What the task requires: Reproduce each record exactly, leaving out no line.

Material for this task:
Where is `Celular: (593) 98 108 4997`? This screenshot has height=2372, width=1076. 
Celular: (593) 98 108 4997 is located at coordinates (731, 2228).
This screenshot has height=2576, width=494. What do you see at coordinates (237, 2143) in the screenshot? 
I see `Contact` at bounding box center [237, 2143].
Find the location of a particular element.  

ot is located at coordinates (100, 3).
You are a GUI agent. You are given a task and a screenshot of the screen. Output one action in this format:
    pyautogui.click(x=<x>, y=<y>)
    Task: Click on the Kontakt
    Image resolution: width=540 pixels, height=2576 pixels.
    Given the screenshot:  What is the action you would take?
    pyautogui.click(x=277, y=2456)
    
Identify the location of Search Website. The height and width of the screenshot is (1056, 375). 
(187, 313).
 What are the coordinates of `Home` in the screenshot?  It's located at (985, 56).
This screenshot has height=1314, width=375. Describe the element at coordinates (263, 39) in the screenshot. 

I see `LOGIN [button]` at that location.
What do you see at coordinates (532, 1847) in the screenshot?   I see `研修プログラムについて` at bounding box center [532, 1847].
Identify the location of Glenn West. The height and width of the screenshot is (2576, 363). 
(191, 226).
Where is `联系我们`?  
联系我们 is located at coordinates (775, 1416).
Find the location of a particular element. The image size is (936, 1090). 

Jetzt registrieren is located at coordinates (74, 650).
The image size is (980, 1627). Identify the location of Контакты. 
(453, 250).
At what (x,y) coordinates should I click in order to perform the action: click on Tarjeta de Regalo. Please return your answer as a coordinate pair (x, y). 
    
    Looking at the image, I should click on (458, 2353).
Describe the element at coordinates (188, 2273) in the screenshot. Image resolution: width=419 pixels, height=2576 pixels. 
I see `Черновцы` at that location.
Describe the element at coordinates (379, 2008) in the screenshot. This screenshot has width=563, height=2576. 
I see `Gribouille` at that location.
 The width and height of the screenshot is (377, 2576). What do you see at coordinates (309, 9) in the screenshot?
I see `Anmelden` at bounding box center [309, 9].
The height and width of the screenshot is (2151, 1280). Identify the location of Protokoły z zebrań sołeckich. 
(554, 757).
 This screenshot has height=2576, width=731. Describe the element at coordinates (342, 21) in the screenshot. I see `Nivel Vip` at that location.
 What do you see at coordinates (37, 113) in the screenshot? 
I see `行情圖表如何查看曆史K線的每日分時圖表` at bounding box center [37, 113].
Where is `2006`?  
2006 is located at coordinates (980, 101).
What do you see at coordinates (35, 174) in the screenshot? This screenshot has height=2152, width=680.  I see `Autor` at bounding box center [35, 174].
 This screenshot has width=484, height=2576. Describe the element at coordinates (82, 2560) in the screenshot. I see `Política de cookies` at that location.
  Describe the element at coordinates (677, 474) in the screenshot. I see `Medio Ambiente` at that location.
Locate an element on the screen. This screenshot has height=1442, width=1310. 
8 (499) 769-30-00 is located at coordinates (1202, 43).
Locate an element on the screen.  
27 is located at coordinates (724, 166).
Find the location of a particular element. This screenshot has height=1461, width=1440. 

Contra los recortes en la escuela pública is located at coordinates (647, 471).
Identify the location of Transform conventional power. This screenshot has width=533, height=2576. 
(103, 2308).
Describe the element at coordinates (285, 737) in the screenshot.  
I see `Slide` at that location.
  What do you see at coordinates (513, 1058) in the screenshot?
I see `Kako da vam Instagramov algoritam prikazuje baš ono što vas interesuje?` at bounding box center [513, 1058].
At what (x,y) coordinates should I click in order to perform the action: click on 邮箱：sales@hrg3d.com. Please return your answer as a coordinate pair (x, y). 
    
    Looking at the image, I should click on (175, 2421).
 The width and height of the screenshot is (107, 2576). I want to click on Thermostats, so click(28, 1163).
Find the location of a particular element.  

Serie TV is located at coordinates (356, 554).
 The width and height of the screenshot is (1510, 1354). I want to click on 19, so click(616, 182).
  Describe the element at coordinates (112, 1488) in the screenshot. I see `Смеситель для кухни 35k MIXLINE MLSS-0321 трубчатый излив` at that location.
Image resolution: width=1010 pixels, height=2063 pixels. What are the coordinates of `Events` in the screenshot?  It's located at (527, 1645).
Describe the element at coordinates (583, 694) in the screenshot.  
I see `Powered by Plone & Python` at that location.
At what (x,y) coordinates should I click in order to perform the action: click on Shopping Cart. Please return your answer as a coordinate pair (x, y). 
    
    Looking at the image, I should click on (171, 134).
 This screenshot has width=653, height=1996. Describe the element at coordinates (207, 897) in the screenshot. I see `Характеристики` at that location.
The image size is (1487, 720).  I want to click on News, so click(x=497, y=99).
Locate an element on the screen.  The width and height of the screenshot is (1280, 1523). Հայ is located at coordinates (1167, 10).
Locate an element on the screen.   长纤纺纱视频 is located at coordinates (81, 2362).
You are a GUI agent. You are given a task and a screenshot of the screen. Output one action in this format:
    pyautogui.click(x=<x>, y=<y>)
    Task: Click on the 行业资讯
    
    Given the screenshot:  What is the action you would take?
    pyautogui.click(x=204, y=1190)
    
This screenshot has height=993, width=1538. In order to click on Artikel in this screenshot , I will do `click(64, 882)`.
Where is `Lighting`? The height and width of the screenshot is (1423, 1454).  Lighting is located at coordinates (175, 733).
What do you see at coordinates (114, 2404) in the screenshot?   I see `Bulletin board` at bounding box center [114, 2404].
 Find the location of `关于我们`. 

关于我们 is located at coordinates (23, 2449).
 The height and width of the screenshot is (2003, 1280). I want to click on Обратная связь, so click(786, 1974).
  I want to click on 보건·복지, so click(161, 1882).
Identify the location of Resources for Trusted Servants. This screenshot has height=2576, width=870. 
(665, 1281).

Answer to this exercise:
Where is `Celular: (593) 98 108 4997`? This screenshot has height=2372, width=1076. 
Celular: (593) 98 108 4997 is located at coordinates (731, 2228).
This screenshot has height=2576, width=494. What do you see at coordinates (237, 2143) in the screenshot? 
I see `Contact` at bounding box center [237, 2143].
Find the location of a particular element.  

ot is located at coordinates (100, 3).
You are a GUI agent. You are given a task and a screenshot of the screen. Output one action in this format:
    pyautogui.click(x=<x>, y=<y>)
    Task: Click on the Kontakt
    Image resolution: width=540 pixels, height=2576 pixels.
    Given the screenshot:  What is the action you would take?
    pyautogui.click(x=277, y=2456)
    
Identify the location of Search Website. The height and width of the screenshot is (1056, 375). 
(187, 313).
 What are the coordinates of `Home` in the screenshot?  It's located at (985, 56).
This screenshot has height=1314, width=375. Describe the element at coordinates (263, 39) in the screenshot. 

I see `LOGIN [button]` at that location.
What do you see at coordinates (532, 1847) in the screenshot?   I see `研修プログラムについて` at bounding box center [532, 1847].
Identify the location of Glenn West. The height and width of the screenshot is (2576, 363). 
(191, 226).
Where is `联系我们`?  
联系我们 is located at coordinates (775, 1416).
Find the location of a particular element. The image size is (936, 1090). 

Jetzt registrieren is located at coordinates (74, 650).
The image size is (980, 1627). Identify the location of Контакты. 
(453, 250).
At what (x,y) coordinates should I click in order to perform the action: click on Tarjeta de Regalo. Please return your answer as a coordinate pair (x, y). 
    
    Looking at the image, I should click on (458, 2353).
Describe the element at coordinates (188, 2273) in the screenshot. Image resolution: width=419 pixels, height=2576 pixels. 
I see `Черновцы` at that location.
Describe the element at coordinates (379, 2008) in the screenshot. This screenshot has width=563, height=2576. 
I see `Gribouille` at that location.
 The width and height of the screenshot is (377, 2576). What do you see at coordinates (309, 9) in the screenshot?
I see `Anmelden` at bounding box center [309, 9].
The height and width of the screenshot is (2151, 1280). Identify the location of Protokoły z zebrań sołeckich. 
(554, 757).
 This screenshot has height=2576, width=731. Describe the element at coordinates (342, 21) in the screenshot. I see `Nivel Vip` at that location.
 What do you see at coordinates (37, 113) in the screenshot? 
I see `行情圖表如何查看曆史K線的每日分時圖表` at bounding box center [37, 113].
Where is `2006`?  
2006 is located at coordinates (980, 101).
What do you see at coordinates (35, 174) in the screenshot? This screenshot has height=2152, width=680.  I see `Autor` at bounding box center [35, 174].
 This screenshot has width=484, height=2576. Describe the element at coordinates (82, 2560) in the screenshot. I see `Política de cookies` at that location.
  Describe the element at coordinates (677, 474) in the screenshot. I see `Medio Ambiente` at that location.
Locate an element on the screen. This screenshot has height=1442, width=1310. 
8 (499) 769-30-00 is located at coordinates (1202, 43).
Locate an element on the screen.  
27 is located at coordinates (724, 166).
Find the location of a particular element. This screenshot has height=1461, width=1440. 

Contra los recortes en la escuela pública is located at coordinates (647, 471).
Identify the location of Transform conventional power. This screenshot has width=533, height=2576. 
(103, 2308).
Describe the element at coordinates (285, 737) in the screenshot.  
I see `Slide` at that location.
  What do you see at coordinates (513, 1058) in the screenshot?
I see `Kako da vam Instagramov algoritam prikazuje baš ono što vas interesuje?` at bounding box center [513, 1058].
At what (x,y) coordinates should I click in order to perform the action: click on 邮箱：sales@hrg3d.com. Please return your answer as a coordinate pair (x, y). 
    
    Looking at the image, I should click on (175, 2421).
 The width and height of the screenshot is (107, 2576). I want to click on Thermostats, so click(28, 1163).
Find the location of a particular element.  

Serie TV is located at coordinates (356, 554).
 The width and height of the screenshot is (1510, 1354). I want to click on 19, so click(616, 182).
  Describe the element at coordinates (112, 1488) in the screenshot. I see `Смеситель для кухни 35k MIXLINE MLSS-0321 трубчатый излив` at that location.
Image resolution: width=1010 pixels, height=2063 pixels. What are the coordinates of `Events` in the screenshot?  It's located at (527, 1645).
Describe the element at coordinates (583, 694) in the screenshot.  
I see `Powered by Plone & Python` at that location.
At what (x,y) coordinates should I click in order to perform the action: click on Shopping Cart. Please return your answer as a coordinate pair (x, y). 
    
    Looking at the image, I should click on (171, 134).
 This screenshot has width=653, height=1996. Describe the element at coordinates (207, 897) in the screenshot. I see `Характеристики` at that location.
The image size is (1487, 720).  I want to click on News, so click(x=497, y=99).
Locate an element on the screen.  The width and height of the screenshot is (1280, 1523). Հայ is located at coordinates (1167, 10).
Locate an element on the screen.   长纤纺纱视频 is located at coordinates (81, 2362).
You are a GUI agent. You are given a task and a screenshot of the screen. Output one action in this format:
    pyautogui.click(x=<x>, y=<y>)
    Task: Click on the 行业资讯
    
    Given the screenshot:  What is the action you would take?
    pyautogui.click(x=204, y=1190)
    
This screenshot has height=993, width=1538. In order to click on Artikel in this screenshot , I will do `click(64, 882)`.
Where is `Lighting`? The height and width of the screenshot is (1423, 1454).  Lighting is located at coordinates (175, 733).
What do you see at coordinates (114, 2404) in the screenshot?   I see `Bulletin board` at bounding box center [114, 2404].
 Find the location of `关于我们`. 

关于我们 is located at coordinates (23, 2449).
 The height and width of the screenshot is (2003, 1280). I want to click on Обратная связь, so click(786, 1974).
  I want to click on 보건·복지, so click(161, 1882).
Identify the location of Resources for Trusted Servants. This screenshot has height=2576, width=870. 
(665, 1281).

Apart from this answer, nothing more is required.